In calo dopo 30 anni l'export di vino

Le vendite di vino italiano nel mondo sono in calo del 4%, con una storica inversione di tendenza che non ha precedenti negli ultimi 30 anni a causa delle difficoltà registrate dalla ristorazione in tutto il mondo per l’emergenza coronavirus. E’ quanto emerge da una analisi di Coldiretti sulla base dei dati Istat relativi ai primi cinque mesi dell’anno, dalla quale si evidenzia che il vino resta tuttavia la voce principale dell’export agroalimentare Made in Italy. Un dato comunque preoccupante, dopo il record storico di 6,4 miliardi fatto segnare lo scorso anno per le esportazioni di vino Made in Italy.
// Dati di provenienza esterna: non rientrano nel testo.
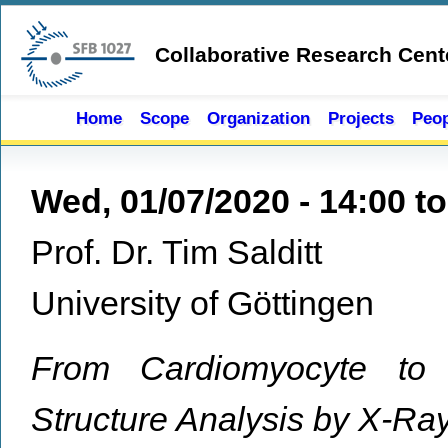
Skip to main content
Collaborative Research Cent
Home
Scope
Organization
Projects
Peop
Wed, 01/07/2020 -
14:00
t
Prof. Dr. Tim Salditt
University of Göttingen
From Cardiomyocyte to 
Structure Analysis by X-Ra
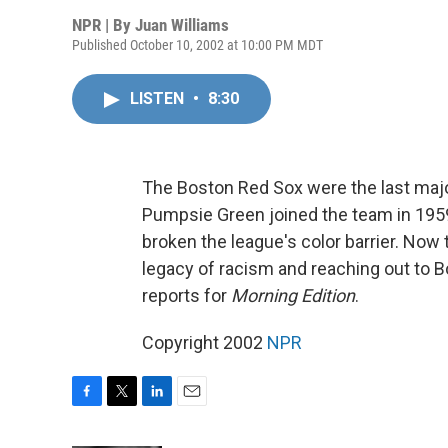
NPR | By
Juan Williams
Published October 10, 2002 at 10:00 PM MDT
LISTEN
•
8:30
The Boston Red Sox were the last major
Pumpsie Green joined the team in 1959,
broken the league's color barrier. Now
legacy of racism and reaching out to 
reports for
Morning Edition
.
Copyright 2002
NPR
F
T
L
E
a
w
i
m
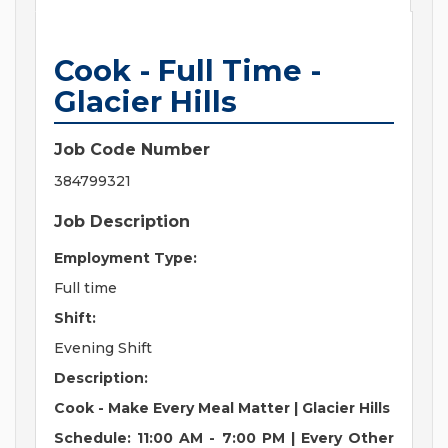
Cook - Full Time -
Glacier Hills
Job Code Number
384799321
Job Description
Employment Type:
Full time
Shift:
Evening Shift
Description:
Cook - Make Every Meal Matter | Glacier Hills
Schedule: 11:00 AM - 7:00 PM | Every Other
La vendemmia 2020 è la prima segnata dagli effetti della pandemia mondiale, delle tensioni commerciali internazionali con la minaccia dei dazi e della Brexit con l’uscita dall’Unione Europea della Gran Bretagna, che è stata per lungo tempo il principale cliente del prosecco, il vino italiano più esportato nel mondo. In Cina, dove il virus ha colpito per primo, il consumo di bottiglie tricolori fra gennaio e maggio 2020 è crollato in valore del 44%, nel Regno Unito – continua la Coldiretti – le vendite sono scese di quasi il 12% anche a causa delle incertezze e delle tensioni legate alla Brexit, la Francia ha ceduto il 14%, mentre l’export in Germania e Stati Uniti, due dei principali mercati per l’Italia, è in leggero calo (- 1%). Sul commercio nazionale con gli Usa – precisa la Coldiretti – è stato sventato per adesso il rischio dei dazi del presidente degli Stati Uniti Donald Trump. Gli Stati Uniti – continua la Coldiretti – sono il principale consumatore mondiale di vino e l’Italia è il loro primo fornitore con gli americani che apprezzano tra l’altro il Prosecco, il Pinot grigio, il Lambrusco e il Chianti.
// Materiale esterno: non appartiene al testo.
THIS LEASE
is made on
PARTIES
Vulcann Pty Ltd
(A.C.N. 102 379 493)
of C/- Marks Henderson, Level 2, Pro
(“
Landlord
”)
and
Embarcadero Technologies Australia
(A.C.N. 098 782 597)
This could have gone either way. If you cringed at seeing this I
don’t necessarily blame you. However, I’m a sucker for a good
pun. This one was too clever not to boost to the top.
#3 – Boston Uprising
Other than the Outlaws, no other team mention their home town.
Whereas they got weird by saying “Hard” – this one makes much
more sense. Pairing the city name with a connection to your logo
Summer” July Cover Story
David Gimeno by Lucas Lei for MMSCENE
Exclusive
A infondere ottimismo è una vendemmia di buona/ottima qualità, anche se l’andamento della raccolta dipenderà molto dalle prossime settimane. La produzione tricolore sarà destinata per circa il 70% a vini Docg, Doc e Igt – sottolinea la Coldiretti – con 332 vini a denominazione di origine controllata (Doc), 73 vini a denominazione di origine controllata e garantita (Docg) e 118 vini a indicazione geografica tipica (Igt) riconosciuti in Italia e il restante 30 per cento per i vini da tavola.
“Almeno 25mila posti di lavoro occasionali tra le vigne potrebbero essere disponibili per la vendemmia con una radicale semplificazione del voucher “agricolo” che era stato introdotto per la prima volta in Italia proprio per la vendemmia e poi successivamente ingiustamente abrogato” ha detto il presidente della Coldiretti, Ettore Prandini, sottolineando che “bisogna ripensare a uno strumento per il settore che da una parte sia agile e flessibile rispondendo ad un criterio di tempestiva disponibilità all’impiego e dall’altra generi opportunità di integrazione al reddito preziosa per in cittadini in questo periodo di crisi”.